Newby et al³⁰ suggested that realistic simulation training in the management of emergencies for dental students is an effective adjunct to traditional lecture style teaching. Therefore, it may be effective to revise the BLS course design to include realistic scenarios for dentists in order to help them retain resuscitation skills.

The participants in our study reflected the teaching methodologies used in the AHA course design that was updated in 2005. Approximately every 5 years, AHA experts review emerging scientific evidence and recent clinical experience and update the AHA guidelines for BLS. The AHA Guidelines for CPR and Emergency Cardiovascular Care were last updated in 2010 and are expected to be updated again in 2015. The current 2010 guidelines were designed to simplify rescuer training and emphasize the need to provide early chest compressions for victims of sudden cardiac arrest. Emphasis on chest compressions is the most critical concept in the revision of the AHA guidelines. In contrast, rescue breaths should be brief, because numerous studies have demonstrated that delays or interruptions in chest compressions to include rescue breaths reduce survival.³¹ In our study, the number of participants whose rescue breathing skills had deteriorated was higher than the number of participants whose chest compression skills had deteriorated. Therefore, the skills emphasized in the new guidelines may be more suitable for those who seldom perform CPR, including dentists. Although this study used older guidelines, the methodology can be used in future studies, which should look at newer guidelines, and the results should be compared with this current study.

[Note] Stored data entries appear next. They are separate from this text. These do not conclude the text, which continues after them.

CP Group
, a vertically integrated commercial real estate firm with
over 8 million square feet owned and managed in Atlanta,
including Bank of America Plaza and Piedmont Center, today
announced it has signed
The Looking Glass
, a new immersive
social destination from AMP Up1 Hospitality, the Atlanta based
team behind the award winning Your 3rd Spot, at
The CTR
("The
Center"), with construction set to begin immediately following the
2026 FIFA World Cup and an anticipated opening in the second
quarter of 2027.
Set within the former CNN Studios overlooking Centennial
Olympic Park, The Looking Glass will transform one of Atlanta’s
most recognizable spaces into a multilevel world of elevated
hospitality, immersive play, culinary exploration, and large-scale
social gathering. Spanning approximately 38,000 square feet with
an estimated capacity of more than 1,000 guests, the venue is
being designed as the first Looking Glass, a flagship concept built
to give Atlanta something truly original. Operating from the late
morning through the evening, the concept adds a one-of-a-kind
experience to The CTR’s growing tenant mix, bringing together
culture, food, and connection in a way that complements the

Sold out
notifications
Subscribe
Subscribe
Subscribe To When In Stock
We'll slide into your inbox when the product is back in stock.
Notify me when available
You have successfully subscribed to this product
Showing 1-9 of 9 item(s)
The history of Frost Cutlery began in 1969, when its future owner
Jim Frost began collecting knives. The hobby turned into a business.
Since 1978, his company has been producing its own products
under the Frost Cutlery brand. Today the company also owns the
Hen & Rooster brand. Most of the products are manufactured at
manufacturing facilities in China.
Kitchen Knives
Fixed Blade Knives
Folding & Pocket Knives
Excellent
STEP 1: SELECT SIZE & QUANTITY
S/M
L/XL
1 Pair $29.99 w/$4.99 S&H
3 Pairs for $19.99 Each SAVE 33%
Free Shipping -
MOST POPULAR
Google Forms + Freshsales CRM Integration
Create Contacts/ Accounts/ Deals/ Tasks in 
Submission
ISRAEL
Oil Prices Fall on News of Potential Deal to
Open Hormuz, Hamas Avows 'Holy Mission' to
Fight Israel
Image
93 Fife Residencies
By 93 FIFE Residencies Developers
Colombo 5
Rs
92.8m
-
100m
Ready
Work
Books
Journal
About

Skills in AED use are usually evaluated in studies such as this; however, we did not examine AED skills because AEDs include voice prompts to guide users. Moreover, according to the new AHA guidelines, use of an AED does not require training, although training does improve performance,³¹ and mannequin-based studies have demonstrated that AEDs can be operated correctly without prior training.^32,33

CONCLUSION

Reaction times were prolonged and the quality of BLS skills in dentists deteriorated quickly when CPR was not performed regularly. There were no correlations between deterioration of BLS skills and time since course completion. Therefore, we posit that dentists should update their BLS knowledge and skills periodically, at least every 2 years and preferably more frequently. Moreover, dentists should complete the BLS-HCP course according to the newest guidelines stressing chest compressions over ventilation, which may improve CPR skills and provide BLS support for victims who collapse in the dental office.